One view is that we have unique insights into market direction that give our clients an advantage. But of the many roles a financial planner should play, crystal ball gazing is not one of them.
The truth is that no-one knows what will happen next in investment markets. And if anyone really did have a working crystal ball, it is unlikely they would be plying their trade as an advisor, a broker, an analyst or a financial journalist they would be on the beach sipping cocktails all day!

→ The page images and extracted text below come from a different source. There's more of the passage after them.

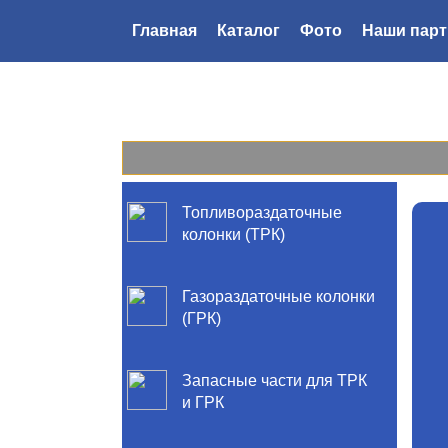
Главная
Каталог
Фото
Наши пар
Топливораздаточные
колонки (ТРК)
Газораздаточные колонки
(ГРК)
Запасные части для ТРК
и ГРК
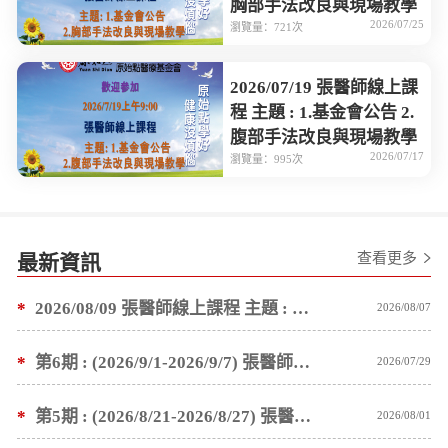
胸部手法改良與現場教學
2026/07/25
瀏覽量：721次
2026/07/19 張醫師線上課
程 主題 : 1.基金會公告 2.
腹部手法改良與現場教學
2026/07/17
瀏覽量：995次
查看更多
最新資訊
*
2026/08/09 張醫師線上課程 主題 : 褥瘡案例後續追蹤 及按推方法
2026/08/07
*
第6期 : (2026/9/1-2026/9/7) 張醫師親自培訓手法 廣州基礎班7 天錄取名單公告
2026/07/29
*
第5期 : (2026/8/21-2026/8/27) 張醫師親自培訓手法 廣州基礎班7 天錄取名單公告
2026/08/01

Many people still think a financial planner’s role is to deliver them market-beating returns year after year. Generally, those are the same people who believe good advice equates to making accurate forecasts. And what did Warren Buffet say about forecasters in one the Berkshire Hathaway annual reports?……The only role of stock forecasters is to make fortune-tellers look good!

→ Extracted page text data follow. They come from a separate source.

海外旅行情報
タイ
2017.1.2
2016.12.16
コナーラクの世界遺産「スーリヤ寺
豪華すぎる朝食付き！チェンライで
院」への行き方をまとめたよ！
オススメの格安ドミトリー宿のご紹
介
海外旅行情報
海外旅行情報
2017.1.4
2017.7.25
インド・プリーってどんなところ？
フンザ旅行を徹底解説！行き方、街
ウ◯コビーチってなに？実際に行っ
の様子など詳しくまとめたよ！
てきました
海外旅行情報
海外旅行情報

But in reality, the value a professional advisor brings is not dependent on the state of markets. Indeed, their value can be even more evident when volatility, and emotions, are running high.
The best of this new breed play multiple and nuanced roles with their clients, beginning with the needs, risk appetites and circumstances of each individual and irrespective of what is going on in the world.

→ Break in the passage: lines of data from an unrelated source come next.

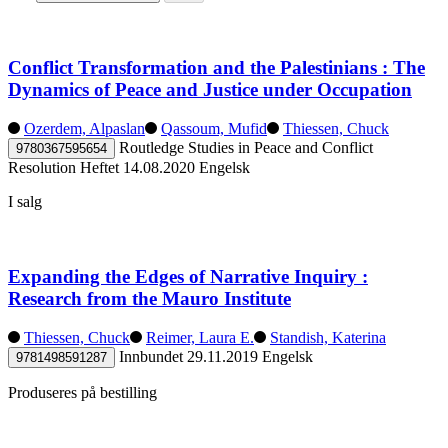
Conflict Transformation and the Palestinians : The
Dynamics of Peace and Justice under Occupation
Ozerdem, Alpaslan
Qassoum, Mufid
Thiessen, Chuck
Routledge Studies in Peace and Conflict
9780367595654
Resolution
Heftet
14.08.2020
Engelsk
I salg
Expanding the Edges of Narrative Inquiry :
Research from the Mauro Institute
Thiessen, Chuck
Reimer, Laura E.
Standish, Katerina
Innbundet
29.11.2019
Engelsk
9781498591287
Produseres på bestilling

None of these roles involves making forecasts about markets or economies. Instead, the roles combine technical expertise with an understanding of how money issues intersect with the rest of people’s complex lives.
Indeed, there are at least seven hats a financial planner can wear to help clients without ever once having to look into a crystal ball:
1. The Expert
Now, more than ever, investors need financial planners who can provide client-centred expertise in assessing the state of their finances and developing risk-aware strategies to help them meet their goals.
2. The Independent Voice
The global financial turmoil of recent years demonstrated the value of an independent and objective voice in a world full of product pushers and salespeople.
3. The Listener
The emotions triggered by financial uncertainty are real. A good financial planner will listen to clients’ fears, tease out the issues driving those feelings and provide practical long-term answers.
4. The Teacher
Getting beyond the fear-and-flight phase often is just a matter of teaching investors about risk and return, diversification, the role of asset allocation and the virtue of discipline.
5. The Architect
Once these lessons are understood, the financial planner becomes an architect, building a long-term wealth management strategy that matches each person’s risk appetites and lifetime goals.
6. The Coach
Even when the strategy is in place, doubts and fears inevitably will arise. The financial planner at this point becomes a coach, reinforcing first principles and keeping the client on track.
7. The Guardian
Beyond these experiences is a long-term role for the financial planner as a kind of lighthouse keeper, scanning the horizon for issues that may affect the client and keeping them informed.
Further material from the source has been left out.